Two reporters with The Miami Times, Ward Jansen (Matthew McConaughey) and Yardley Acheman (David Oyelowo), have come to a prison in swampy, muggy Florida to meet Hillary Van Wetter (John Cusack), trapped on death row for the murder of a local sheriff. They plan to investigate his claim of innocence and an unexplored alibi the night of the killing. They have brought with them Charlotte Bless (Nicole Kidman). She has been corresponding with Van Wetter and the two of them, despite having never met face to face until this moment, have agreed to marry.
Ward and Yardley have pertinent questions for Van Wetter. Van Wetter ignores them. He is only interested in his bride to be. Alas, this is prison and, as "Arrested Development" taught us, there is “no touching” in prison and, thus, Van Wetter is denied the tangible something that he so desperately craves. But he won’t be denied. Neither will she. And so they engage in, shall we say, explicit eye-to-eye erotica. Make no mistake, it is lewd and graphic, but it also electrifying and bodacious. And it speaks to the intent of director Lee Daniels’ film, steamy Floridian trash with extra pulp.
Based on a novel by Pete Dexter, who wrote the screenplay with Daniels, "The Paperboy’s" jumping off point contains the DNA of a thousand wrongly accused crime thrillers, but this is, above all, a steamy, screwy soap opera. It has no interest in legal proceedings or “the truth”, willingly trading in the thrust of a pointed overall arc for an insistence on atmosphere and the individual moment. This causes it to suffer in the homestretch but it’s not fatal and, anyway, this is a film you look at, not a film you think about. You will be hard pressed to recall the name of the dead sheriff setting things in motion but hell be damn sure you will remember the remedy for a jellyfish sting.

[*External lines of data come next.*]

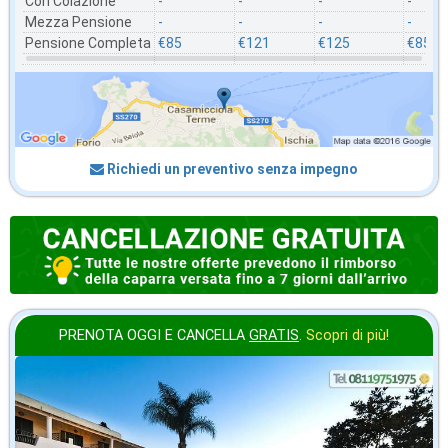
Con Colazione
-
-
-
-
Mezza Pensione
-
-
-
-
Pensione Completa
€85
€121
€125
€85
Richiedi un preventivo senza impegno
PRENOTA OGGI E CANCELLA
GRATIS
.
Scopri di più!
in offerta da
52
€
,71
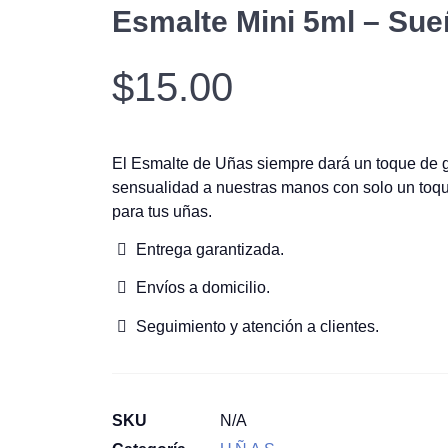
Esmalte Mini 5ml – Sue
$
15.00
El Esmalte de Uñas siempre dará un toque de g
sensualidad a nuestras manos con solo un toq
para tus uñas.
Entrega garantizada.
Envíos a domicilio.
Seguimiento y atención a clientes.
SKU
N/A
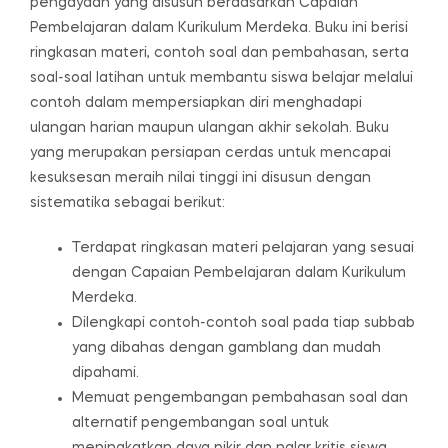
pengayaan yang disusun berdasarkan Capaian
Pembelajaran dalam Kurikulum Merdeka. Buku ini berisi
ringkasan materi, contoh soal dan pembahasan, serta
soal-soal latihan untuk membantu siswa belajar melalui
contoh dalam mempersiapkan diri menghadapi
ulangan harian maupun ulangan akhir sekolah. Buku
yang merupakan persiapan cerdas untuk mencapai
kesuksesan meraih nilai tinggi ini disusun dengan
sistematika sebagai berikut:
Terdapat ringkasan materi pelajaran yang sesuai
dengan Capaian Pembelajaran dalam Kurikulum
Merdeka.
Dilengkapi contoh-contoh soal pada tiap subbab
yang dibahas dengan gamblang dan mudah
dipahami.
Memuat pengembangan pembahasan soal dan
alternatif pengembangan soal untuk
meningkatkan daya pikir dan nalar kritis siswa.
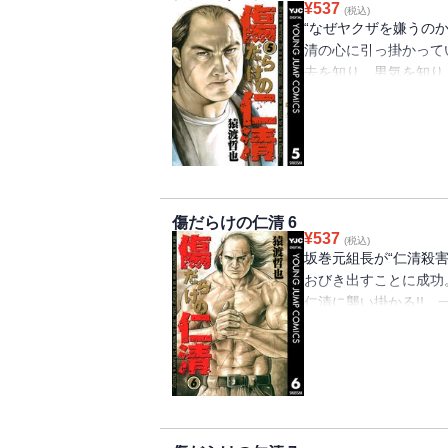
¥
537
(税込)
“なぜヤクザを嫌うのか
清の心に引っ掛かって
去を知り、男気を知り
職、陰謀、20年前の
は署長と共同してスキ
傷だらけの仁清 6
¥
537
(税込)
坂巻元組長が“仁清殺害
おびき出すことに成功
仁清に襲い掛かる!! 
どいを覚える署長。更
ていることを知り、激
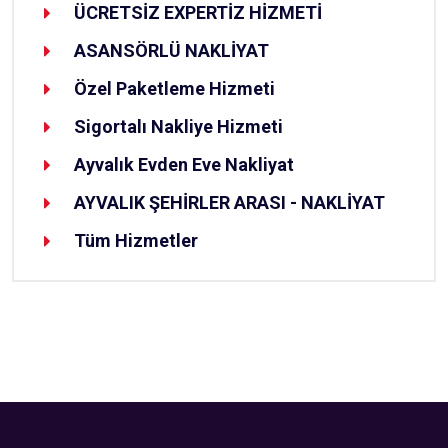
ÜCRETSİZ EXPERTİZ HİZMETİ
ASANSÖRLÜ NAKLİYAT
Özel Paketleme Hizmeti
Sigortalı Nakliye Hizmeti
Ayvalık Evden Eve Nakliyat
AYVALIK ŞEHİRLER ARASI - NAKLİYAT
Tüm Hizmetler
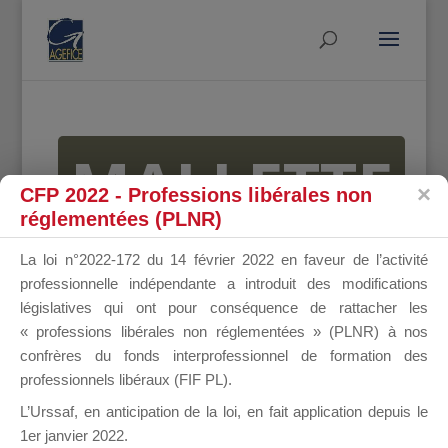
MALLETTE
CFP 2022 - Professions libérales non
réglementées (PLNR)
DU
La loi n°2022-172 du 14 février 2022 en faveur de l’activité
professionnelle indépendante a introduit des modifications
législatives qui ont pour conséquence de rattacher les
« professions libérales non réglementées » (PLNR) à nos
DIRIGEANT
confrères du fonds interprofessionnel de formation des
professionnels libéraux (FIF PL).
L’Urssaf,
en anticipation de la loi
, en fait application depuis le
1er janvier 2022.
Groupe Public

Although the narrator of the story is the Jansen family’s black maid (Macy Gracy), the audience’s entry point to the whole sordid mess is Jack (Zac Efron), a college dropout working as a driver for Ward, his older brother, as he and Yardley skit about the area to snoop out the story. Jack, aimless, seems uninterested in women his own age, having eyes for Charlotte right away, questioning her engagement to a convicted killer, vowing to protect her. "The Paperboy" seems to be, in its off-kilter way, about Jack’s loss of innocence and his first true love.
Many of the characters here are not quite what they seem at first. Van Wetter is built up as being a Man Done Wrong, until we meet him at which point we realize it hardly matters whether or not he did the wrong of which he was convicted (though we suspect he probably did). He is a creepy, grimy, sinister man, and anyone with pure motives would likely leave him to rot. Ah, but the two intrepid reporters, both stashing secrets, turn out to be less intrepid than self-interested, knowing full well a story this highly charged could be lucrative for their careers. Only Jack and Charlotte seem to refrain from hiding twists up their sleeves.
Charlotte, with the whacked-out wig, enormous eyelashes and skintight attire, may look fake on the outside, like a plastic Barbie Doll, but the always impeccable, ever fearless Kidman magnetically outfits this Barbie Doll with a beating heart – even if that heartbeat distinctly sounds of massive emotional instability and a taste for the furthest reaches of the edge. In this case the clothes don’t make the woman. The woman wears those clothes because that’s who the woman is. She doesn’t even try to downplay or deny her desire to sleep around because, hey, that’s just human nature. This is what alternately angers and attracts Jack and sets him on the path as her self-appointed savior.
Whether anyone in this heinous southern outpost is worth saving is debatable. These characters conjured thoughts of a man dangling his foot over a swamp, taunting the gators lurking in the murk below. You get what you ask for.